Depending of source and quality of data it might de recommended to filter, count and remove data rows (genes) which do not full fill certain minimum numerical requirements.
E.g. samples which contain too many non-numerical or to many very low intensity values.
It might be recommended not to compute statiscal paramaeers from such very biased data rows. => remove such data rows from the datset



Select Main menu | Adjust data | Filter:






NAN values = Not A Number:

Some programs return as expression ratios NAN when signals are close to zero ( e.g. red / green => 10 / 0 = nan), or in case negative ratios shall be converted to log 2 (e.g.  log2 (red / green ) => log2 ( 12 / -3) = nan.
SUMO automatically converts NAN values => 0. But for data where there are many NAN values found this may introduce a BIAS to the data.
Therefore, you can filter away those genes where a too large part of the expression values consists of NAN.

Select Main menu | Adjust data | Filter | Genes | NAN values. The group selection dialog pops-up:

As described, you can select certain sub-sets of hybridisation and assign to the group which will be used for filtering of data.
In the above example we have three treatments.
To assure, that not more then one value per group and gene is undefined we first filter all "MPA" hybs, then the "G" hybs and finally the "MPA+G" hybs.
The value of allowed NANs in the selected group is set with the Max.Matches (%) edit field (in the example set to 30 which means one NAN-value is allowed.

Click the Run button to filter. A dialog reports the result:


In the example 2733 genes were found with more >1 NANs.

Click Yes to remove these genes. This filtering option can not be redone (of course the original data matrix was not changed and may be reloaded).
To keep the filtered matrix save it under a new name.

To see some details of the NAN distribution view the Info tab-sheet:






Threshold samples

Similar method to NAN filter.
Define a Threshold and a hit level (in percent).
SUMO counts percentage of selected samples where the data value is below/larger the defined threshold.
Samples with higer hit rate are removed.
Enter Percentage and thresold (divided by ",") into the Threshold field:

- The first parameter defienes the ratio (in percent)
- Second parameter the thresold.

Filtering may be performed with the whole sample set or a freely defineable sub set of the samples.






Mean

Similar method like the above filter.
This time, we compute an average (Arithmetic or Median mean) from all selected conditions for each individual condition.
Define a threshold and whether larger/smaller features shall be filtered.
E.g. ">100":
All features where average from all selected conditions is laerger 100 will be filtered.

Filtering may be performed with the whole sample set or a freely defineable sub set of the samples.






Variance

Pattern searching methods (e.g.
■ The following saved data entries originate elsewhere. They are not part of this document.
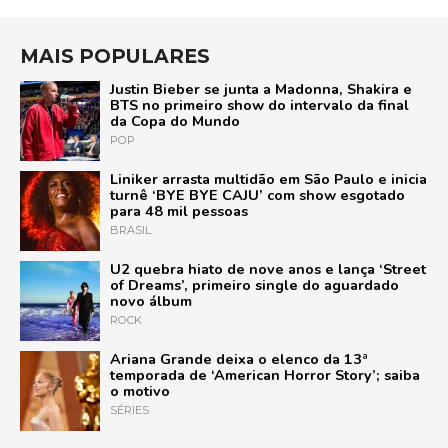
MAIS POPULARES
Justin Bieber se junta a Madonna, Shakira e
BTS no primeiro show do intervalo da final
da Copa do Mundo
POP
Liniker arrasta multidão em São Paulo e inicia
turnê ‘BYE BYE CAJU’ com show esgotado
para 48 mil pessoas
BRASIL
U2 quebra hiato de nove anos e lança ‘Street
of Dreams’, primeiro single do aguardado
novo álbum
ROCK
Ariana Grande deixa o elenco da 13ª
temporada de ‘American Horror Story’; saiba
o motivo
SÉRIES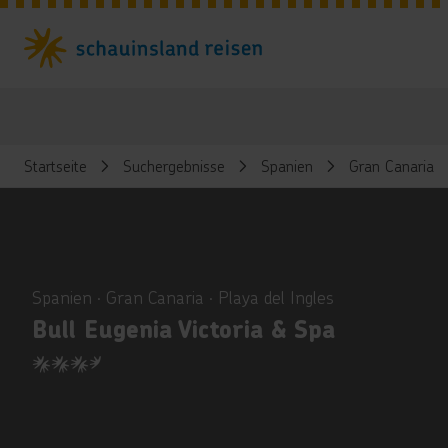
Startseite
Suchergebnisse
Spanien
Gran Canaria
ious
Spanien ∙ Gran Canaria ∙ Playa del Ingles
Bull Eugenia Victoria & Spa
3.5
Clustering, PCA, NMF, ...) require differences between conditions / condiotn gruops.
Features which are uniform can not contribute to such pattersn, but form a hindering ballast for information extraction and consume cpu time and memory.
For such applications, it may be helpful to remove features with low variability in the data.

Similar method like the above filter.
This time, we compute variance from all selected conditions for each individual condition.
Define a threshold and whether larger/smaller features shall be filtered.
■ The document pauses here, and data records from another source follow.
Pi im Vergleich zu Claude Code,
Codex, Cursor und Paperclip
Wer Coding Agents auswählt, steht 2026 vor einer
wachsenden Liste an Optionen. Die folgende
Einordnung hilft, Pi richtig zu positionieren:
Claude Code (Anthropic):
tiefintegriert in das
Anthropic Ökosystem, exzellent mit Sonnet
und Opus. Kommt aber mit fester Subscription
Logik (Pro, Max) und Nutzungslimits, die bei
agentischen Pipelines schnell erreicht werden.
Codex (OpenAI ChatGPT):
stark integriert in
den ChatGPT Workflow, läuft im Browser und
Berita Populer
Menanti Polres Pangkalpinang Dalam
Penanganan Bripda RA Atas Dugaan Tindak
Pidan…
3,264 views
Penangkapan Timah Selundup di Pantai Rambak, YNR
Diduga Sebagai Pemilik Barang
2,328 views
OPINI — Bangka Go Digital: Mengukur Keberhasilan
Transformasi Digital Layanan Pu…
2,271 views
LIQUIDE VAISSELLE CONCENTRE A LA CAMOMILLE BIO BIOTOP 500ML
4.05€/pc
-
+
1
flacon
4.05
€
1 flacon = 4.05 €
Variance may be computed as:
- Standard Gaussian distributian based variance
- MAD = Median absolute deviation

To compensate for varying signal levels it might be preferable to filter on z-transformed data (performed on the flight only for variance filering) or to use Coefficient of Variation.
E.g. ">1":
All features where variance from all selected conditions is larger 100 will be filtered.

Filtering may be performed with the whole sample set or a freely defineable sub set of the samples.